Senate torture report: What you have to believe to think it will endanger lives

For starters, you have to ignore the fact the people have known about this for a long time.

J. Scott Applewhite/AP
A workman slides a dustmop over the floor at the Central Intelligence Agency headquarters in Langley, Va. in March 2005.

Finally, it appears that the US will have some formal accounting – albeit with plenty of redactions – of the CIA's use of torture following the Sept. 11, 2001 attacks on New York and Washington.

The promised release of the Senate report on US government torture later today has prompted a bout of bipartisan hand-wringing that the truth could put American lives in danger. Republican Sens. Marco Rubio of Florida and Jim Risch of Idaho issued a statement last night saying they "are concerned that this release could endanger the lives of Americans overseas, jeopardize US relations with foreign partners, potentially incite violence, create political problems for our allies, and be used as a recruitment tool for our enemies. Simply put, this release is reckless and irresponsible.”

Secretary of Defense Chuck Hagel even ordered US military installations around the world to be on alert for fallout from the Senate report.

This narrative of danger in releasing the report has been dominating the coverage for the past 24 hours. But there's in fact very little reason for concern.

Groups like Al Qaeda and their sympathizers already think the absolute worst of the US government. They're well-motivated to attack US interests because of their belief that the US is engaged in a war to subjugate Muslims everywhere. And making the case that the US never tortures has been impossible for more than a decade now.

When pictures of US soldiers torturing Iraqi prisoners at Abu Ghraib came out on 60 Minutes on Apr. 28, 2004, it was a major coup for Al Qaeda and every other organization in the world that views the US as immoral and thuggish. To them and their audience, it was proof of America's evil. 

Within two weeks, Al Qaeda in Iraq murdered American Nick Berg, who had been seeking work in the country. The group's then head, the Jordanian Abu Musab al-Zarqawi, dressed Berg in an Abu Ghraib-style orange jumpsuit and beheaded him on video.

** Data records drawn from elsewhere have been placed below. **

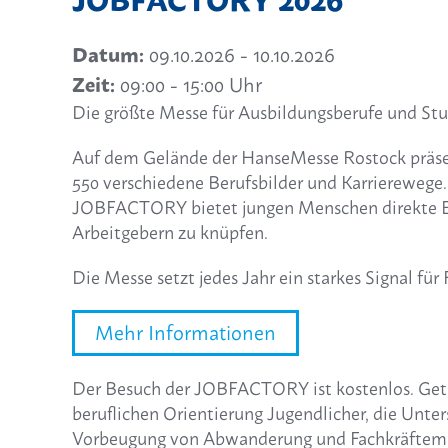
Datum:
09.10.2026
- 10.10.2026
Zeit:
09:00 - 15:00 Uhr
Die größte Messe für Ausbildungsberufe und St
Auf dem Gelände der HanseMesse Rostock präsent
550 verschiedene Berufsbilder und Karrierewege.
JOBFACTORY bietet jungen Menschen direkte Einb
Arbeitgebern zu knüpfen.
Die Messe setzt jedes Jahr ein starkes Signal 
Mehr Informationen
Der Besuch der JOBFACTORY ist kostenlos. Getrag
beruflichen Orientierung Jugendlicher, die Unt
Vorbeugung von Abwanderung und Fachkräftemange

The practice of the Islamic State in Syria and Iraq, which grew out of Zarqawi's organization, of dressing up American and other captives in orange jumpsuits before they behead them is a legacy of that torture scandal.

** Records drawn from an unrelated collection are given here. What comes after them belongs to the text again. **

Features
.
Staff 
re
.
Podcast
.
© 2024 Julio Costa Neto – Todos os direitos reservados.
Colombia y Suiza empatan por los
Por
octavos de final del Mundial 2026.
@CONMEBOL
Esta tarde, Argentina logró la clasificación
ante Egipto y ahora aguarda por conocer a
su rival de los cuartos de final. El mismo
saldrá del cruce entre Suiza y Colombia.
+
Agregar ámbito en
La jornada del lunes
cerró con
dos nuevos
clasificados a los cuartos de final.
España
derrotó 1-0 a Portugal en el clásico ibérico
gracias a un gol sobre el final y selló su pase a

It's also been public knowledge for some time that the US used simulated drowning ("waterboarding"), stress positions, and other forms of torture at the Guantanamo Bay prison camp in Cuba starting in 2002. And back to the Clinton Administration in 1995, the US had been "rendering" terrorism suspects to Syria, Egypt, Morocco, and Jordan – places where the torture of suspects is routine. For at least 20 years now, jihadi literature has been filled with claims of US-backed torture, either by US hand or outsourced to friendly regimes.

It could do some good

But a full and frank accounting of what the US did, who did it – and hopefully explaining what measures are going to be taken to prevent it from happening again – could ultimately do some good. While President Bush declared in 2005 that "we do not torture," no enemy or critic of the US was willing to give the country the benefit of the doubt anymore. Too much evidence had already accumulated to the contrary, and the fig-leaf of calling it "enhanced interrogation" didn't cover much.

This is a case of it taking years to build a good reputation, but only minutes to undo it. Perhaps the release of the full and official accounting of US behavior in the dark days and months after 9/11 will begin a process of regaining international trust on this issue.

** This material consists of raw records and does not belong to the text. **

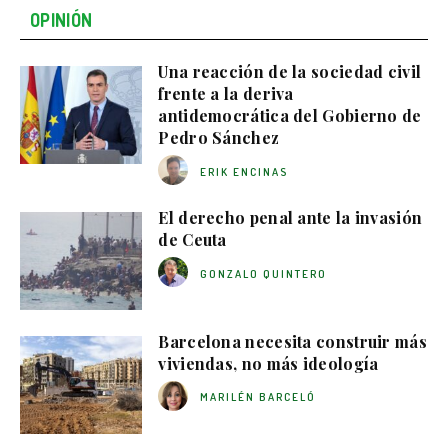
OPINIÓN
Una reacción de la sociedad civil
frente a la deriva
antidemocrática del Gobierno de
Pedro Sánchez
ERIK ENCINAS
El derecho penal ante la invasión
de Ceuta
GONZALO QUINTERO
Barcelona necesita construir más
viviendas, no más ideología
MARILÉN BARCELÓ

Sen. John McCain, the Arizona Republican who endured repeated torture during his five years in a Vietnamese prisoner of war camp, has repeatedly called for the report to be declassified in the interests of America's honor and future. This is what he wrote about the issue in Dec. 2012

It is my sincerest hope that we Americans, for all of our many disagreements, can nonetheless manage to agree that torture of the kind described in this report is unworthy of our national honor and should no longer be a matter for discussion. It is my hope that we can reach a consensus in this country that we will never again engage in these horrific abuses, and that the mere suggestion of doing so should be ruled out of our political discourse, regardless of which party holds power. It is therefore my hope that this Committee will take whatever steps necessary to finalize and declassify this report, so that all Americans can see the record for themselves, which I believe will finally close this painful chapter for our country.

Our enemies may act without conscience, but we do not. It is indispensable to our success in this war that those we ask to fight it know that, in the discharge of their dangerous responsibilities to our country, they are never expected to forget that they are Americans, and the valiant defenders of a sacred idea of how nations should be governed and conduct their relations with others – even our enemies.

Those of us who have given our protectors this onerous duty are obliged by our history, and the many terrible sacrifices made on our nation’s behalf, to make clear that we need not risk our country’s honor to prevail – that through the violence and chaos and heartache of war, through deprivation and cruelty and loss, we are always Americans, and different, stronger and better than those who would destroy us.